И как всегда во сне, когда вот-вот и что-то поймёшь, уже понимаешь, тебя разбудили. За окном орал Андрей. Он специально вышел поорать, дождался случая. Крепился, держался, смотрел на спящих соседей — и вот Джанкой, двадцать минут. Что он орал? Он орал: “Персики! Яблоки! Мобильные телефоны!” Орал: “Бычки!” Орал: “Матрасы и подушки!” Он продавал весь мир — и тех, кто продаёт, и тех, кто покупает. Ему было всё равно. “Куры! Куры-гриль! Семечки! Книги по эзотерике! Восточные единоборства! Меридиан!” Меридиан ему особенно понравился, и он прокричал его три раза. В час ночи на пустом перроне в Джанкое — “Меридиан!”, представляете? Андрей знал, что делает. Его пёрло, и пёрло со страшной силой; мир, что внутри, — накопленный, жалкий, смешной, — рвал его на части, наружу, и каждая часть вылетала отдельным криком: “Харьков! Джанкой! Феодосия! Море!”; “Море! Куда-то! Море! Оля!”. Оля уже не спала, никто не спал. Андрей знал, что будет: кто-то, не выдержав, выйдет, набьёт ему морду, — и поэтому торопился, всё чаще сбиваясь на “море”: “Канатки! Эмблемки! Море! Море!”; “Три лестницы! Взрывы! Недорого пицца! Тупица! Напиться!”; “Рапаны! Канистры! Министры! Карманы!”. Кто-то уже шёл по проходу. Это был я. “Уключины! Вафли! Трезоры! Вставайте!” Андрей уже ничего не мог поделать — ни с собой, ни со мной. “Анжела! Будрайтис! Зайти на пригорок! Увидеть!” Я шёл его прибивать, я и сам сейчас мог заорать всё, что угодно: “Бездарность!
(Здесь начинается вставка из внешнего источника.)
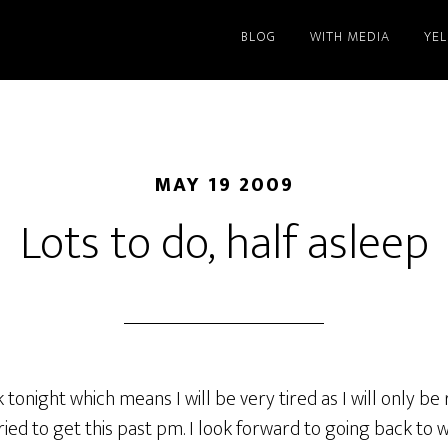
BLOG
WITH MEDIA
YE
MAY 19 2009
Lots to do, half asleep
 tonight which means I will be very tired as I will only be
ried to get this past pm. I look forward to going back to 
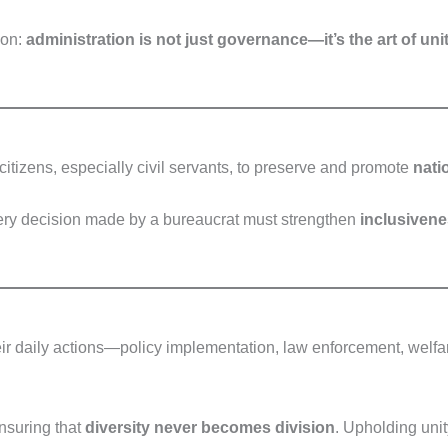
son:
administration is not just governance—it’s the art of un
citizens, especially civil servants, to preserve and promote
nati
Every decision made by a bureaucrat must strengthen
inclusivenes
eir daily actions—policy implementation, law enforcement, welfar
suring that
diversity never becomes division
. Upholding unity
Коняшки! Маняшки! Женева!” Даже если бы он сейчас вдруг заткнулся, даже если бы испарился, исчез — я всё равно нашёл бы его, из-под земли достал и вогнал обратно в землю. В голове орали: “Муфлоны! Синкопа! Скачите! Улить!”
Двери вагона были закрыты, но я нашёл, как их открыть. “Рамаха! Антанта! Бистури! Желема!” Проводница возникла на пути и сказала: “Отправляемся”, — но тут же отошла в сторону. Сейчас меня мог остановить только один человек — я сам, но я был уверен, что он этого не сделает. “Фонари! Асфальты! Жасминки! Андрэи!”
Я стоял, стоял на перроне и орал. Мимо меня проезжали вагоны: девятый, десятый, одиннадцатый, мой двенадцатый. Мир лучился из меня, играл, переливался красками. Теперь я не был уже частью жизни, лучшей или нелучшей его частью, теперь я делал с этим миром всё, что хотел, называя его по имени. Последним моим словом было “Мянака”. “Мянака” — и всё, закончилось. Фонари стали фонарями, асфальт превратился в асфальт. Фрагментослов распался на составляющие.